AnalyticDB:pgcrypto

Usage notes

The pgcrypto extension runs inside the database server. All data and passwords are transferred between the database server and your client in plaintext. To ensure optimal security, we recommend that you establish SSL connections between your client and AnalyticDB for PostgreSQL instances.

Install the pgcrypto extension

Before you use the pgcryptoto extension in an AnalyticDB for PostgreSQL instance, install the pgcryptoto extension on the Extensions page of the instance. For more information, see Install, update, and uninstall extensions.

General hash functions

The digest() function is used to calculate a binary hash value of data based on different algorithms.

Syntax

digest(data text, type text) returns bytea
digest(data bytea, type text) returns bytea

• data: the raw data for which you want to calculate a binary hash value.

• type: the encryption algorithm.
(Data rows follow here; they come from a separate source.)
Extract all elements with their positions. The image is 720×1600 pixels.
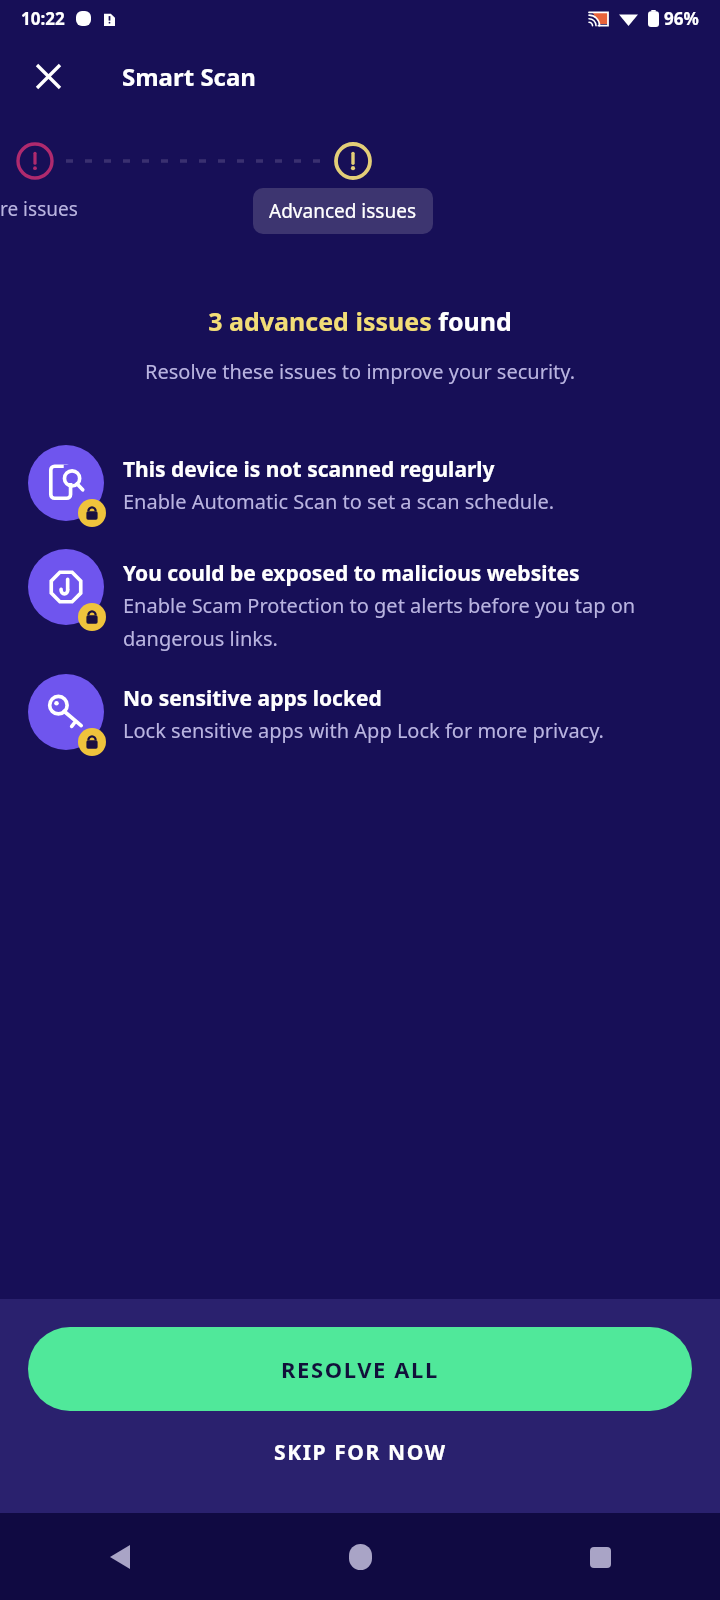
- staticText: Resolve these issues to improve your sec…: [145, 358, 576, 385]
- staticText: Advanced issues: [269, 198, 417, 224]
- button[interactable]: SKIP FOR NOW: [0, 1411, 720, 1493]
- staticText: Enable Scam Protection to get alerts bef…: [123, 592, 696, 652]
- button[interactable]: RESOLVE ALL: [28, 1327, 692, 1411]
- button[interactable]: You could be exposed to malicious websit…: [0, 549, 720, 652]
- button[interactable]: Advanced issues: [253, 188, 433, 234]
- button[interactable]: Home: [330, 1527, 390, 1587]
- button[interactable]: Back: [90, 1527, 150, 1587]
- staticText: You could be exposed to malicious websit…: [123, 559, 580, 588]
- button[interactable]: This device is not scanned regularly: [0, 445, 720, 527]
- staticText: 96%: [664, 7, 699, 30]
- staticText: 3 advanced issues found: [208, 304, 512, 338]
- button[interactable]: Recents: [570, 1527, 630, 1587]
- staticText: re issues: [0, 196, 78, 222]
- button[interactable]: No sensitive apps locked: [0, 674, 720, 756]
- staticText: RESOLVE ALL: [281, 1354, 439, 1384]
- staticText: SKIP FOR NOW: [274, 1438, 447, 1467]
- button[interactable]: Close: [24, 52, 72, 100]
- staticText: No sensitive apps locked: [123, 684, 382, 713]
- staticText: Smart Scan: [122, 60, 256, 93]
- staticText: 10:22: [21, 7, 65, 30]
- staticText: This device is not scanned regularly: [123, 455, 495, 484]
- staticText: Lock sensitive apps with App Lock for mo…: [123, 717, 604, 744]
- staticText: Enable Automatic Scan to set a scan sche…: [123, 488, 555, 515]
Valid values: MD5, SHA1, SHA224, SHA256, SHA384, and SHA512.

Example

Use the digest() function to perform SHA256 encryption on the ADBPG string.
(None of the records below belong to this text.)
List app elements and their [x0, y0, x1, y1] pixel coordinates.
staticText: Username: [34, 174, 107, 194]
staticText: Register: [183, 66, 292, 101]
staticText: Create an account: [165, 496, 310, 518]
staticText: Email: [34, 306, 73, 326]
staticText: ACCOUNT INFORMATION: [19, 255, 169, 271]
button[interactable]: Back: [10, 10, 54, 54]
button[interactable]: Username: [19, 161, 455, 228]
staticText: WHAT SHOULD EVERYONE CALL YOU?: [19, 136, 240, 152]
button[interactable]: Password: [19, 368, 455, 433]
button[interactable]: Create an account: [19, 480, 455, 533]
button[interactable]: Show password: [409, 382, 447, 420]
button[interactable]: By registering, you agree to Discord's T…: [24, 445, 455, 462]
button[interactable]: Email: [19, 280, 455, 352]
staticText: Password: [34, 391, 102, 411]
SELECT digest('ADBPG','sha256');

Sample result:

                               digest
--------------------------------------------------------------------
 \x2d0525fa98e83619424dc1303ba107c59aabb389bbe94ceef885c742088560bc
(1 row)

Password hash functions

The crypt() and gen_salt() functions are designed to hash passwords. The crypt() function performs hashing to encrypt data and the gen_salt() function generates salt values for the crypt() function to generate salted hashes.

The algorithms that are used in the crypt() function differ from the common MD5 and SHA1 hash algorithms in the following aspects:

• The algorithms that are used in the crypt() function require a long period of time to encrypt passwords. In most cases, passwords are small in length, and the crypt() function can only use complex encryption algorithms to increase the difficulty of decrypting passwords.

• The crypt() function uses a random salt value so that users that have the same password obtain different ciphertext passwords. This is an additional defense against cracking the algorithm.

• The crypt() function returns the type of the algorithm in the result. You can use different types of algorithms to encrypt passwords for different users.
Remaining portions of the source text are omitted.